### WHAT YOU SHOULD DO:
Look through the entries below for the string "редакции", and copy each line where it is found.

### DATA TO USE:
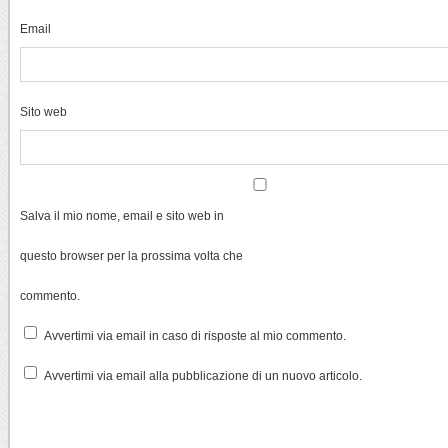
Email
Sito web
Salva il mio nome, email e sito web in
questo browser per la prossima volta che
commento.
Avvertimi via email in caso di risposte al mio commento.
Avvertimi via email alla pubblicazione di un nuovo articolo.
--
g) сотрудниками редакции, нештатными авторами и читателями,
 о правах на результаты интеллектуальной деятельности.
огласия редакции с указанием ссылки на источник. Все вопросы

### ANSWER TO THE EXERCISE:
g) сотрудниками редакции, нештатными авторами и читателями,
огласия редакции с указанием ссылки на источник. Все вопросы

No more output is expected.